▶ What you should do
Copy nothing but the lines below, from the one with "search pdf api" through the one with "klee College of Music, where he refined", exactly as written; no pictures should appear.
Records supplied below:
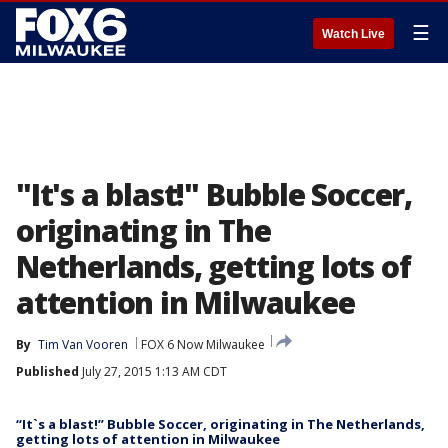
☰
Watch Live
"It's a blast!" Bubble Soccer,
originating in The
Netherlands, getting lots of
attention in Milwaukee
By
Tim Van Vooren
FOX 6 Now Milwaukee
Published
July 27, 2015 1:13 AM CDT
“It`s a blast!” Bubble Soccer, originating in The Netherlands,
getting lots of attention in Milwaukee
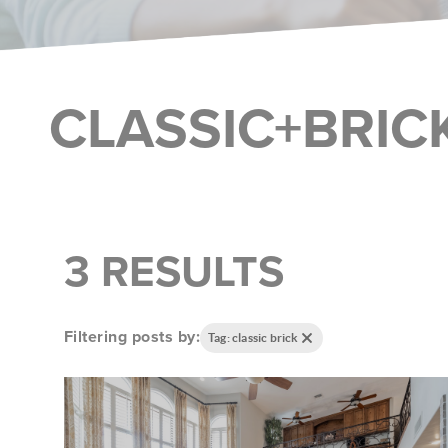
CLASSIC+BRIC
3 RESULTS
Filtering posts by:
Tag: classic brick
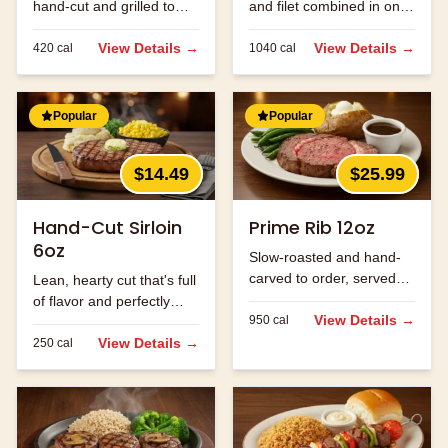
hand-cut and grilled to
and filet combined in one
order.
massive cut.
View Details →
View Details →
420
cal
1040
cal
Popular
Popular
$14.49
$25.99
Hand-Cut Sirloin
Prime Rib 12oz
6oz
Slow-roasted and hand-
carved to order, served
Lean, hearty cut that's full
with au jus.
of flavor and perfectly
View Details →
950
cal
seasoned.
View Details →
250
cal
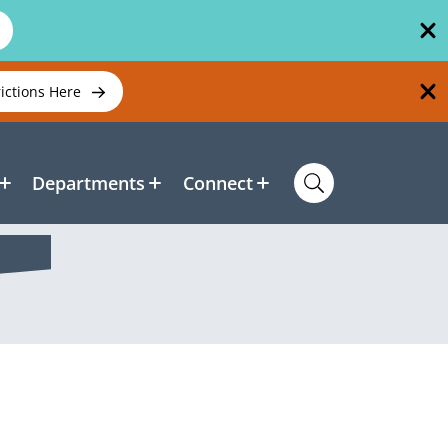
rictions Here
Departments
Connect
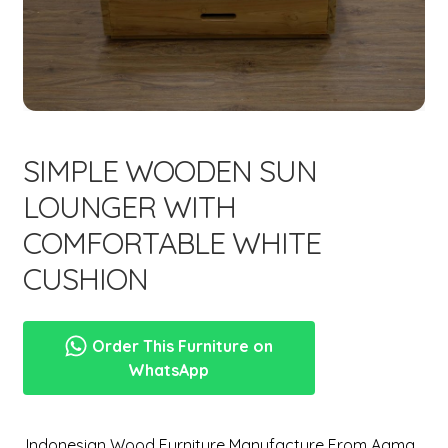
menu
Expand
New Items
child
menu
SIMPLE WOODEN SUN
LOUNGER WITH
COMFORTABLE WHITE
CUSHION
Order This Furniture on
WhatsApp
,Indonesian Wood Furniture Manufacture From Aqma.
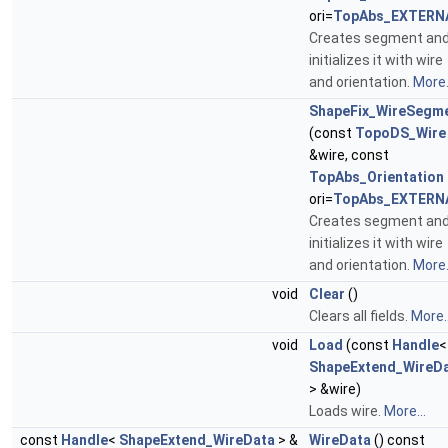
ori=
TopAbs_EXTERN
Creates segment an
initializes it with wire
and orientation.
More.
ShapeFix_WireSegm
(const
TopoDS_Wire
&wire, const
TopAbs_Orientation
ori=
TopAbs_EXTERN
Creates segment an
initializes it with wire
and orientation.
More.
void
Clear
()
Clears all fields.
More..
void
Load
(const
Handle
<
ShapeExtend_WireD
> &wire)
Loads wire.
More...
const
Handle
<
ShapeExtend_WireData
> &
WireData
() const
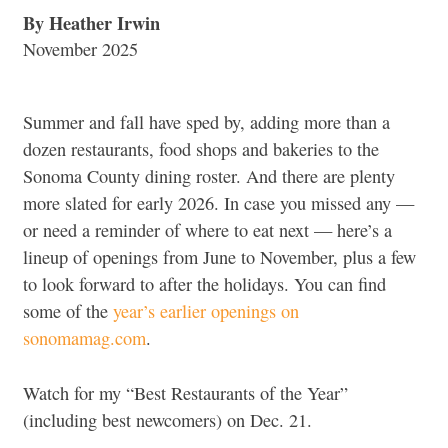
By Heather Irwin
November 2025
Summer and fall have sped by, adding more than a
dozen restaurants, food shops and bakeries to the
Sonoma County dining roster. And there are plenty
more slated for early 2026. In case you missed any —
or need a reminder of where to eat next — here’s a
lineup of openings from June to November, plus a few
to look forward to after the holidays. You can find
some of the
year’s earlier openings on
sonomamag.com
.
Watch for my “Best Restaurants of the Year”
(including best newcomers) on Dec. 21.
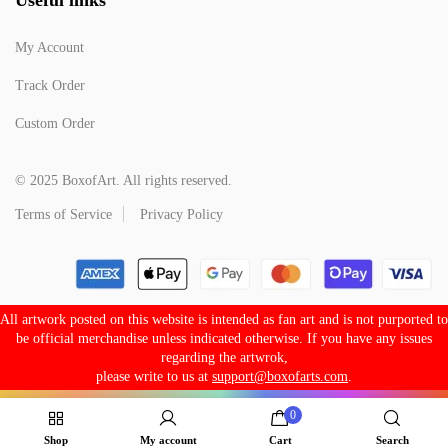
My Account
Track Order
Custom Order
© 2025 BoxofArt. All rights reserved.
Terms of Service
Privacy Policy
All artwork posted on this website is intended as fan art and is not purported to
be official merchandise unless indicated otherwise. If you have any issues
regarding the artwrok,
please write to us at
support@boxofarts.com
.
0
Shop
My account
Cart
Search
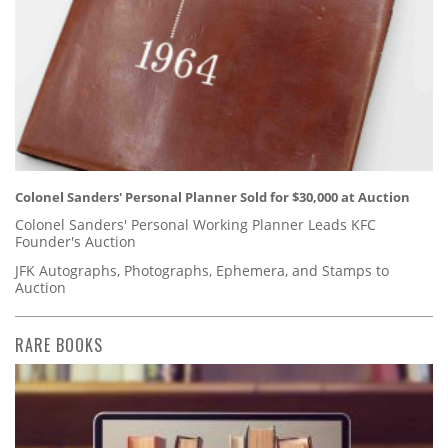
Colonel Sanders' Personal Planner Sold for $30,000 at Auction
Colonel Sanders' Personal Working Planner Leads KFC
Founder's Auction
JFK Autographs, Photographs, Ephemera, and Stamps to
Auction
RARE BOOKS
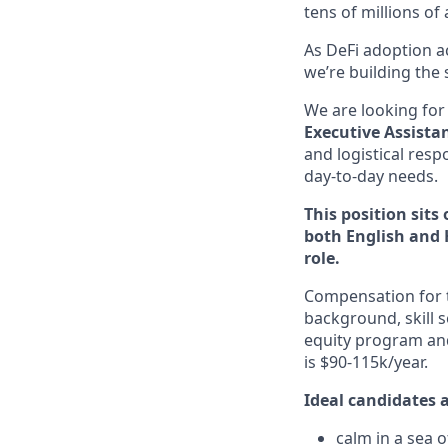
tens of millions of
As DeFi adoption ac
we’re building the 
We are looking for
Executive Assista
and logistical resp
day-to-day needs.
This position sit
both English and 
role.
Compensation for th
background, skill s
equity program and
is $90-115k/year.
Ideal candidates a
calm in a sea 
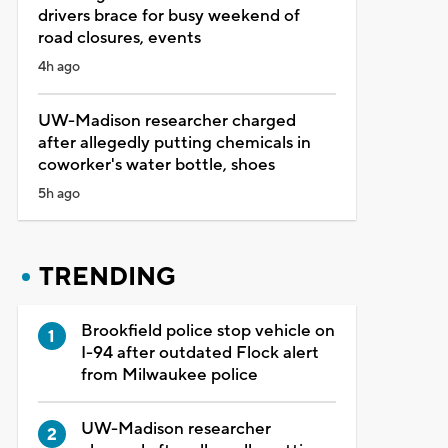
drivers brace for busy weekend of
road closures, events
4h ago
UW-Madison researcher charged
after allegedly putting chemicals in
coworker's water bottle, shoes
5h ago
TRENDING
Brookfield police stop vehicle on
I-94 after outdated Flock alert
from Milwaukee police
UW-Madison researcher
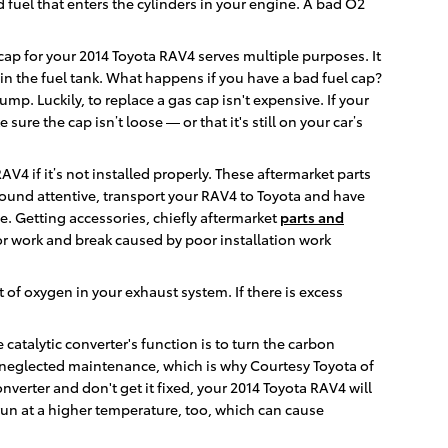
 fuel that enters the cylinders in your engine. A bad O2
ap for your 2014 Toyota RAV4 serves multiple purposes. It
in the fuel tank. What happens if you have a bad fuel cap?
mp. Luckily, to replace a gas cap isn't expensive. If your
re the cap isn’t loose — or that it's still on your car’s
4 if it’s not installed properly. These aftermarket parts
s sound attentive, transport your RAV4 to Toyota and have
e. Getting accessories, chiefly aftermarket
parts and
r work and break caused by poor installation work
f oxygen in your exhaust system. If there is excess
 catalytic converter's function is to turn the carbon
neglected maintenance, which is why Courtesy Toyota of
nverter and don't get it fixed, your 2014 Toyota RAV4 will
run at a higher temperature, too, which can cause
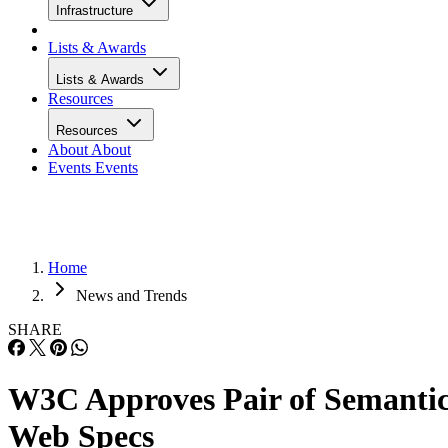
Infrastructure
Lists & Awards
Lists & Awards
Resources
Resources
About
About
Events
Events
Home
News and Trends
SHARE
W3C Approves Pair of Semanti
Web Specs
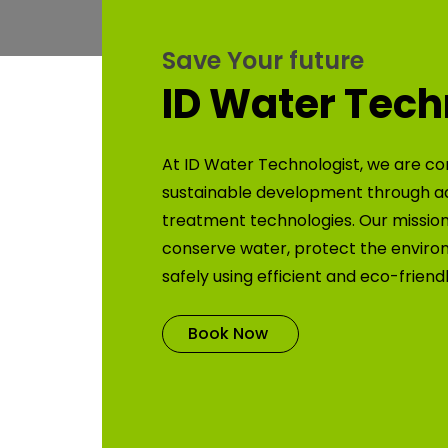
Save Your future
ID Water Tech
At ID Water Technologist, we are co
sustainable development through 
treatment technologies. Our mission 
conserve water, protect the enviro
safely using efficient and eco-friend
Book Now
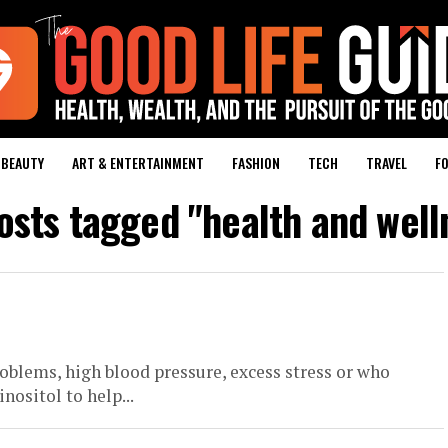
BEAUTY
ART & ENTERTAINMENT
FASHION
TECH
TRAVEL
FO
posts tagged "health and well
roblems, high blood pressure, excess stress or who
nositol to help...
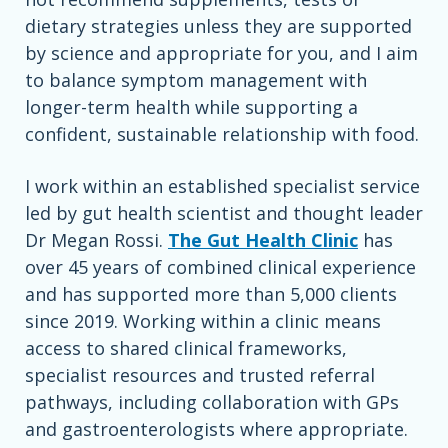
dietary strategies unless they are supported
by science and appropriate for you, and I aim
to balance symptom management with
longer-term health while supporting a
confident, sustainable relationship with food.
I work within an established specialist service
led by gut health scientist and thought leader
Dr Megan Rossi.
The Gut Health Clinic
has
over 45 years of combined clinical experience
and has supported more than 5,000 clients
since 2019. Working within a clinic means
access to shared clinical frameworks,
specialist resources and trusted referral
pathways, including collaboration with GPs
and gastroenterologists where appropriate.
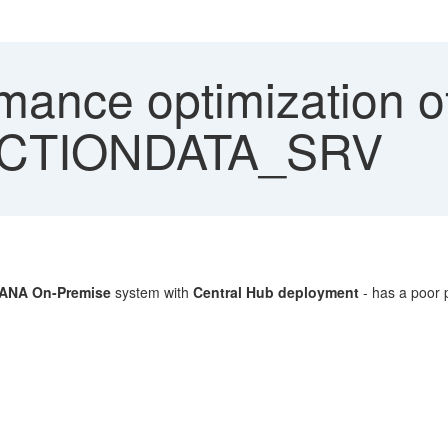
mance optimization o
CTIONDATA_SRV
ANA On-Premise
system with
Central Hub deployment
- has a poor p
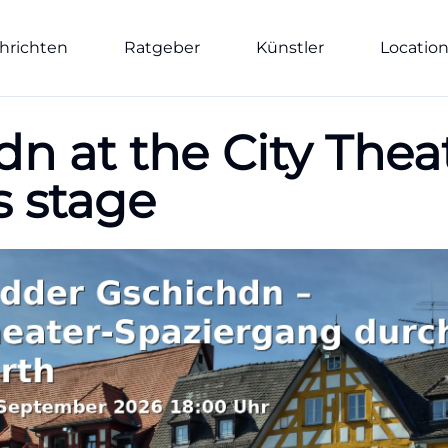
hrichten
Ratgeber
Künstler
Locatio
 at the City Theat
s stage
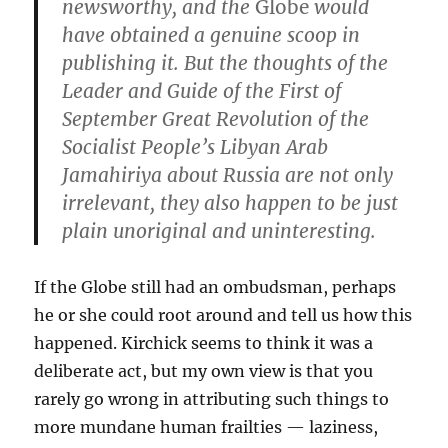
newsworthy, and the
Globe
would
have obtained a genuine scoop in
publishing it. But the thoughts of the
Leader and Guide of the First of
September Great Revolution of the
Socialist People’s Libyan Arab
Jamahiriya about Russia are not only
irrelevant, they also happen to be just
plain unoriginal and uninteresting.
If the Globe still had an ombudsman, perhaps
he or she could root around and tell us how this
happened. Kirchick seems to think it was a
deliberate act, but my own view is that you
rarely go wrong in attributing such things to
more mundane human frailties — laziness,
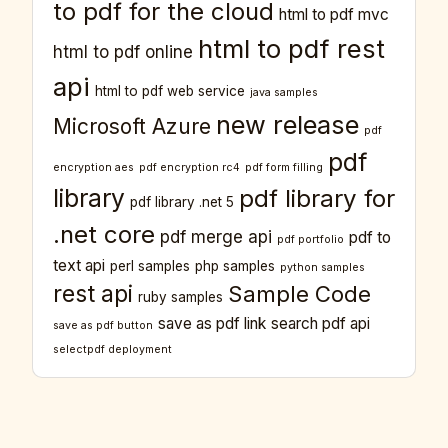
to pdf for the cloud
html to pdf mvc
html to pdf rest
html to pdf online
api
html to pdf web service
java samples
new release
Microsoft Azure
pdf
pdf
encryption aes
pdf encryption rc4
pdf form filling
library
pdf library for
pdf library .net 5
.net core
pdf merge api
pdf to
pdf portfolio
text api
perl samples
php samples
python samples
rest api
Sample Code
ruby samples
save as pdf link
search pdf api
save as pdf button
selectpdf deployment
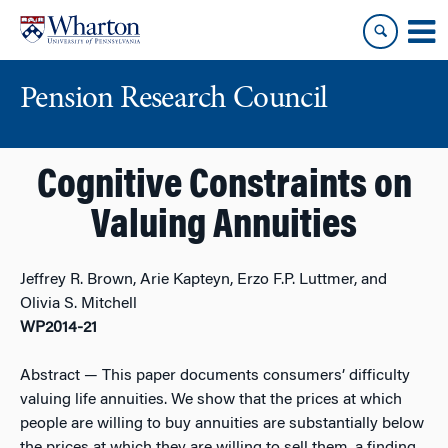
Skip
Skip
to
to
content
main
menu
Pension Research Council
Cognitive Constraints on
Valuing Annuities
Jeffrey R. Brown, Arie Kapteyn, Erzo F.P. Luttmer, and
Olivia S. Mitchell
WP2014-21
Abstract
— This paper documents consumers’ difficulty
valuing life annuities. We show that the prices at which
people are willing to buy annuities are substantially below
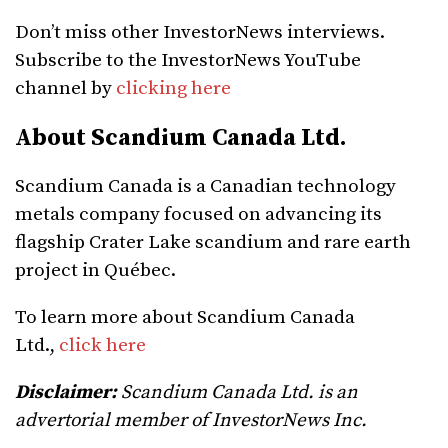
Don’t miss other InvestorNews interviews.
Subscribe to the InvestorNews YouTube
channel by
clicking here
About Scandium Canada Ltd.
Scandium Canada is a Canadian technology
metals company focused on advancing its
flagship Crater Lake scandium and rare earth
project in Québec.
To learn more about Scandium Canada
Ltd.,
click here
Disclaimer:
Scandium Canada Ltd. is an
advertorial member of InvestorNews Inc.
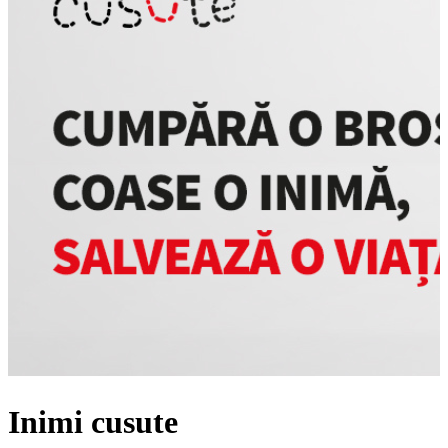
Inimi cusute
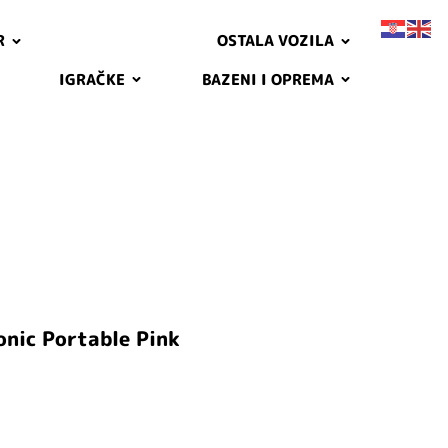
R
OSTALA VOZILA
IGRAČKE
BAZENI I OPREMA
onic Portable Pink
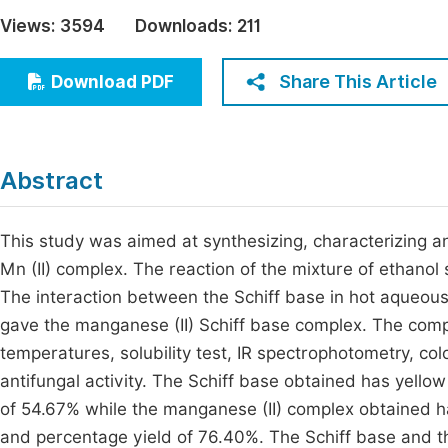
Economics & Management
Views:
3594
Downloads:
211
Fi
Humanities & Social Sciences
Join
Share This Article
Download PDF
Multidisciplinary
Jo
Be
Abstract
This study was aimed at synthesizing, characterizing an
Mn (II) complex. The reaction of the mixture of ethanol 
The interaction between the Schiff base in hot aqueous
gave the manganese (II) Schiff base complex. The comp
temperatures, solubility test, IR spectrophotometry, col
antifungal activity. The Schiff base obtained has yello
of 54.67% while the manganese (II) complex obtained h
and percentage yield of 76.40%. The Schiff base and th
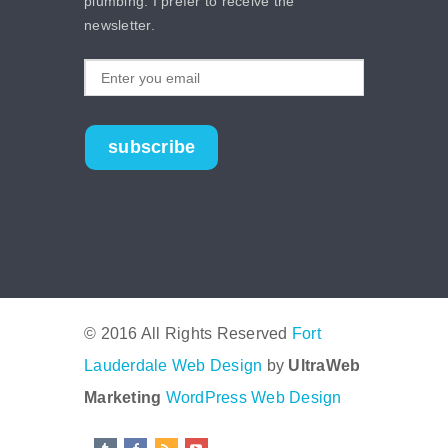
plumbing. I prefer to receive the
newsletter.
subscribe
© 2016 All Rights Reserved
Fort
Lauderdale Web Design
by
UltraWeb
Marketing
WordPress Web Design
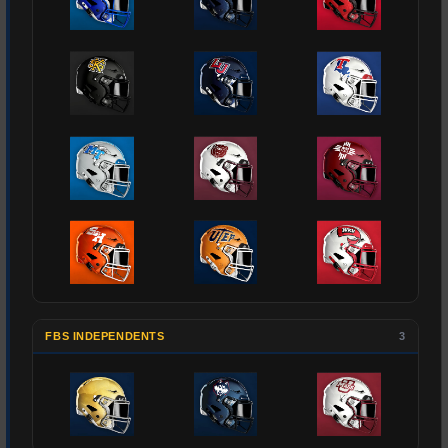
FBS INDEPENDENTS
3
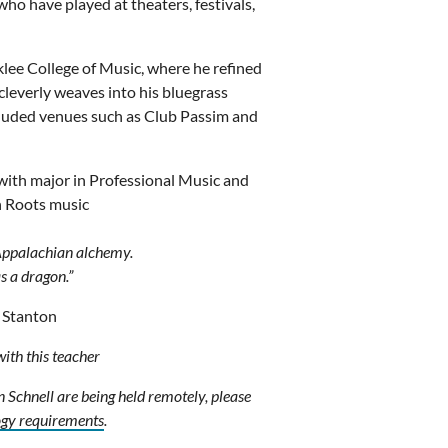
ho have played at theaters, festivals,
klee College of Music, where he refined
e cleverly weaves into his bluegrass
cluded venues such as Club Passim and
 with major in Professional Music and
n Roots music
 Appalachian alchemy.
as a dragon.”
 Stanton
with this teacher
n Schnell are being held remotely, please
ogy requirements
.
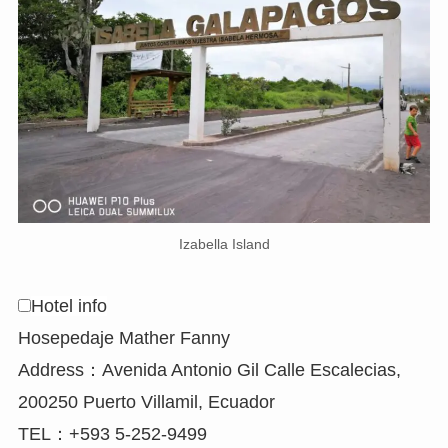
Izabella Island
Hotel info
Hosepedaje Mather Fanny
Address：Avenida Antonio Gil Calle Escalecias,
200250 Puerto Villamil, Ecuador
TEL：+593 5-252-9499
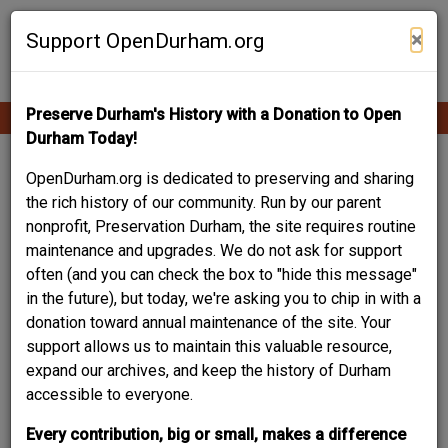
Skip
Contribute Content
to
×
Support OpenDurham.org
main
content
Preserve Durham's History with a Donation to Open
Ope
Main
mobi
Durham Today!
men
navigation
Your Story Is Part of
OpenDurham.org is dedicated to preserving and sharing
the rich history of our community. Run by our parent
Durham History.
nonprofit, Preservation Durham, the site requires routine
maintenance and upgrades. We do not ask for support
This resource - an online community archive of Durham
often (and you can check the box to "hide this message"
people and places - is built by and for the community. A
in the future), but today, we're asking you to chip in with a
project of the local non-profit Preservation Durham, it helps
donation toward annual maintenance of the site. Your
trace the evolution of our city block-by-block, building-by-
support allows us to maintain this valuable resource,
building, story-by-story. Your experiences and
expand our archives, and keep the history of Durham
recollections, your words and images not only matter, they
accessible to everyone.
are crucial to documenting and sharing this rich legacy.
Every contribution, big or small, makes a difference
Browse what others have already contributed, and create an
End of Records supplied.
▶ Finished task
search pdf api
save as pdf button
selectpdf deployment
Skip
Skip
to
to
content
main
menu
Pension Research Council
Cognitive Constraints on
Valuing Annuities
Jeffrey R. Brown, Arie Kapteyn, Erzo F.P. Luttmer, and
Olivia S. Mitchell
WP2014-21
Abstract
— This paper documents consumers’ difficulty
valuing life annuities. We show that the prices at which
people are willing to buy annuities are substantially below
Don’t miss other InvestorNews interviews.
Subscribe to the InvestorNews YouTube
channel by
clicking here
About Scandium Canada Ltd.
Scandium Canada is a Canadian technology
metals company focused on advancing its
flagship Crater Lake scandium and rare earth
project in Québec.
To learn more about Scandium Canada
Ltd.,
click here
Disclaimer:
Scandium Canada Ltd. is an
advertorial member of InvestorNews Inc.
Inimi cusute
R
OSTALA VOZILA
IGRAČKE
BAZENI I OPREMA
onic Portable Pink
Economics & Management
Views:
3594
Downloads:
211
Fi
Humanities & Social Sciences
Join
Share This Article
Download PDF
Multidisciplinary
Jo
Be
Abstract
This study was aimed at synthesizing, characterizing an
Mn (II) complex. The reaction of the mixture of ethanol 
The interaction between the Schiff base in hot aqueous
gave the manganese (II) Schiff base complex. The comp
temperatures, solubility test, IR spectrophotometry, col
antifungal activity. The Schiff base obtained has yello
of 54.67% while the manganese (II) complex obtained h
and percentage yield of 76.40%. The Schiff base and th
plumbing. I prefer to receive the
newsletter.
subscribe
© 2016 All Rights Reserved
Fort
Lauderdale Web Design
by
UltraWeb
Marketing
WordPress Web Design
FBS INDEPENDENTS
3
ho have played at theaters, festivals,
klee College of Music, where he refined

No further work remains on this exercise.